What I learned from being ‘customer zero’

It is not enough anymore to get a seat at the table... we have to co-innovate with our business

Julie Canepa, Cisco

“As IT leaders, we need to be the bold drivers in our organisations, to stay ahead on our secure digital journey to deliver ‘once-in-a-generation’ change in business delivery systems. The IT role has never been more relevant, which is so exciting.”

This is a message Julie Canepa, CIO for Cisco Australia and New Zealand, shares with her colleagues.

She bases this on her experience leading the ICT team for one of the major technology companies, and her goal around “accelerating future IT in the organisation. ”

According to Canepa, everyone has their own ideas about the future of IT.

In her case, she says, “I am inundated everyday about the promise of technology, how it will change our experiences and our lives.”

She says while some stories are good, some also bring apprehension, such as when these are about disasters and cyber threats.

“It is easy to get swept up in the hype of all that and it is easy for us to feel the pressure as an IT organisation that we need to do something. So we go after the shiny new things and use the buzzwords.”

What is not so easy, she however says, is to lay the foundation of a sustainable digital future.

Canepa recalls starting her career in Silicon Valley during the dotcom boom.

“It was the heyday of IT, it was crazy and a lot of fun,” she states. “We were just connecting things and figuring out what to do with this amazing internet and it was a time of incredible innovation.”

She shares that what she finds interesting is that this type of “adventure” continues to go on.

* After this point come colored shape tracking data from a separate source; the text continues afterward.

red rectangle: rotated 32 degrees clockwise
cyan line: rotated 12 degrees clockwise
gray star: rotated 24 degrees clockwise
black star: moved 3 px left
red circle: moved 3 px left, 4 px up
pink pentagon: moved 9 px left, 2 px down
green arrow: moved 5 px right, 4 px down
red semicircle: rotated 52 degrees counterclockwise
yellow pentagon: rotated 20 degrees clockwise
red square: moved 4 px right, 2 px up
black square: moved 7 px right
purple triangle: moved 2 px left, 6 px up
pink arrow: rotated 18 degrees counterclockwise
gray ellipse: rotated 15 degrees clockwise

The IT team is only relevant if we can innovate

Julie Canepa, Cisco

“Who would have thought in 2019, we [would be] looking at a world where the internet is so pervasive in our lives?”

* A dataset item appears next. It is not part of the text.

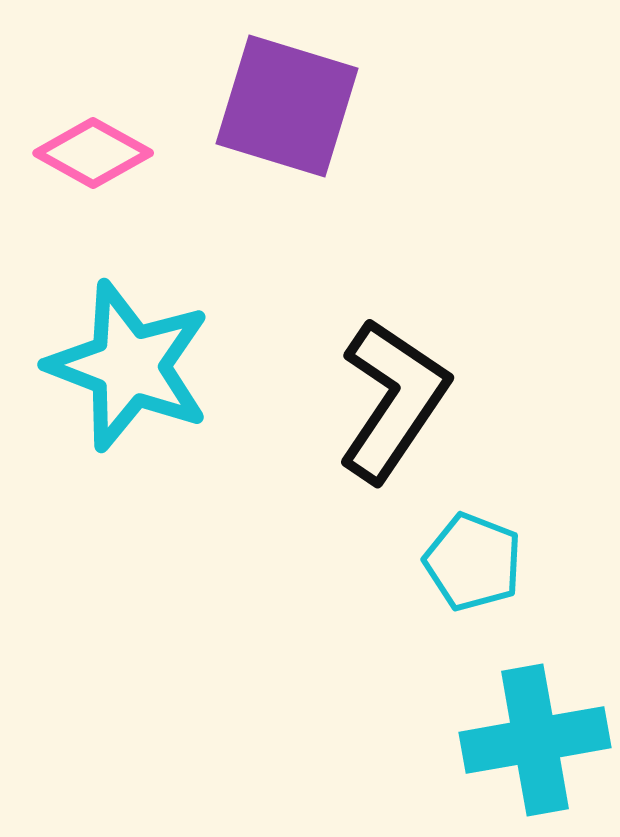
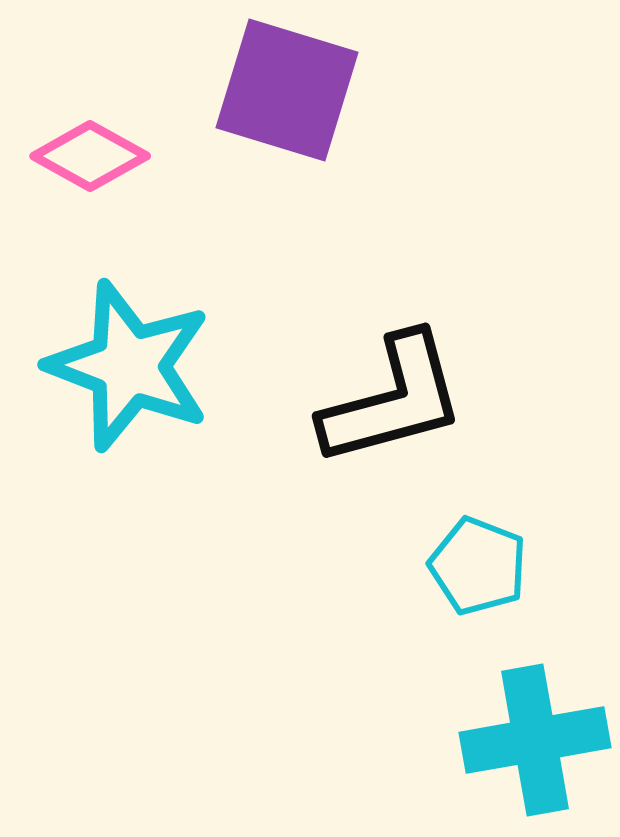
purple square: moved 16 px up
pink diamond: moved 3 px left, 3 px down
black L-shape: rotated 41 degrees clockwise
cyan pentagon: moved 5 px right, 4 px down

“Who would think we would be connected all the time in this highly mobile and cloud-enabled world? We certainly did not imagine that. But the reality is what we built and what we did back then was great for then, but it has kind of outgrown what we need today.”

Canepa adds that, “We have new challenges. We are going into uncharted territory.”

She points to a rock structure in Cairns that has been laid down by people who have walked the track before.

“When you don't have a map, it can save your life, preventing you from taking the long trail and preventing you from falling off the cliff,” she says.

“As a technology department for an IT company, we sometimes feel like we are marking the trail,” she explains.

At the recent Cisco Live in Melbourne, Canepa shares some lessons learned by her team as the technology department for an IT company.

Julie Canepa at the Cisco Live 2019 in Melbourne
Julie Canepa at the Cisco Live 2019 in Melbourne

We are going into uncharted territory

“Building and operating an IT department is not simple,” she states. “The bar keeps rising, the pace keeps accelerating.”

“The complexity becomes an orchestration nightmare for us,” she adds.

“We are stuck with trying to find a balance between innovating and running our business.”

She says unfortunately, like her, most IT budgets are not growing. “And we are expected to do more.

“We have to really look and think hard at finding new ways to get things done. We have to change our thinking.”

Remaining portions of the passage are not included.